Но хуже всего, что Романо начал понимать бесплодность своих усилий, и это отразилось на его характере самым ужасным образом. Он, такой чуткий обычно к любому моему желанию, уходил от меня все дальше и дальше. Он разлюбил книги, беседы. Фантастический мир, в котором жила Клод, притягивал его, точно пропасть. О, никто еще не замечал, и меньше всех — он сам! Но что скроется от глаз даже самой обыкновенной матери? Развето, что случалось со мной, не случалось и с ним, когда я носила его во чреве? Разве не жили мы одной жизнью, когда он был у меня в утробе?
Клод успела заразить его своими чудачествами; теперь он тоже подставлял вечернему ветру нагое тело или садился на ночь в особое кресло, по бокам которого висели два пустых сосуда, и брал в каждую руку по металлическому шарику, чтобы, едва он заснет, звук металла пробудил его — потому что, по мнению Клод, секунды сна совершенно достаточно для человека.
Эта девушка, с ее флакончиками, фотографиями кинозвезд, белыми мышками (я обнаружила однажды, что она их носит в карманах брюк), обращала в прах все мои проекты. Когда все предвещало мне лучшие времена, поддержку и опору такого исключительного существа, как Романо, я вдруг увидела, что близка катастрофа. Надо было действовать смело и решительно. К несчастью, Романо был на редкость впечатлителен, и его разум мог пошатнуться в этой игре.
Однажды, отдыхая в беседке, я услышала странный вой из комнаты Романо. В ужасе кинулась я туда. Луна заливала террасу белым светом, тени эвкалиптов лежали на песке, раскинув корневища, похожие на щупальца осьминога. Пробегая по внутренней лестнице, я взглянула на них — они были неподвижные и черные, словно чернильница со всего размаху ударилась о песок.

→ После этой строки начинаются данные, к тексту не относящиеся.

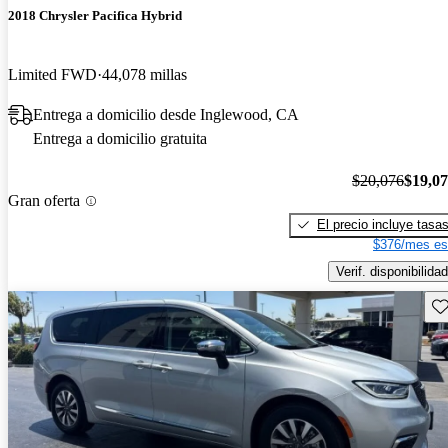
2018 Chrysler Pacifica Hybrid
Limited FWD
44,078 millas
Entrega a domicilio desde Inglewood, CA
Entrega a domicilio gratuita
$20,076
$19,0
Gran oferta
El precio incluye tasa
$376/mes es
Verif. disponibilidad
Gu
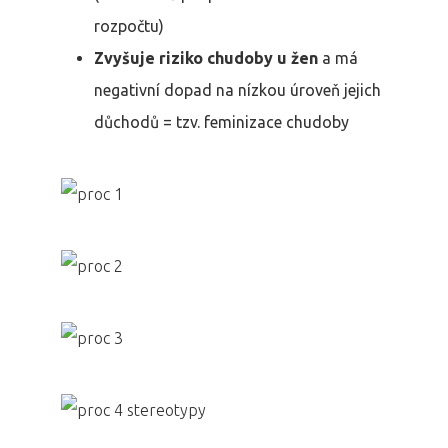
rozpočtu)
Zvyšuje riziko chudoby u žen
a má
negativní dopad na nízkou úroveň jejich
důchodů = tzv. feminizace chudoby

Когда я вбежала в комнату, Романо лежал ничком на кровати и рвал зубами кружево простынь. На письменном столе валялась смятая записка, почерком Клод: „Прости, это неизбежно. Нам друг друга не понять“. И тут же, сразу, я увидела темное пятно на простыне — Романо вскрыл себе вены, кровь хлестала ручьем. Не помня себя я рванула полог. Мне удалось остановить кровь. Романо меня не узнавал, плакал, искусал себе губы.
Через полчаса опасность миновала. Вскоре Энрике привел врача. Он дал Романо снотворного и сказал нам, что его состояние не внушает опасений. Помню, я всю ночь плакала от счастья. Романо проснется с новой любовью к жизни. Он никогда не покинет „Рай“. Здесь, в своем доме, среди близких, он станет опорой своей матери, разделит ее заботы».
* * *
Агеда сама рассказала ему о последних днях брата. Как-то осенним вечером Авель проходил мимо ее комнаты и услышал неожиданно странную, тоненькую мелодию. Он открыл дверь: Агеда слушала старую пластинку, прислонившись головой к трубе граммофона. Окно было открыто настежь, и в комнату вместе с бризом врывался влажный запах лесов. На девушке было белое платье — длинное, до лодыжек, с очень низкой талией, без декольте, без украшений, только на спине был бархатный бант, похожий на огромную бабочку.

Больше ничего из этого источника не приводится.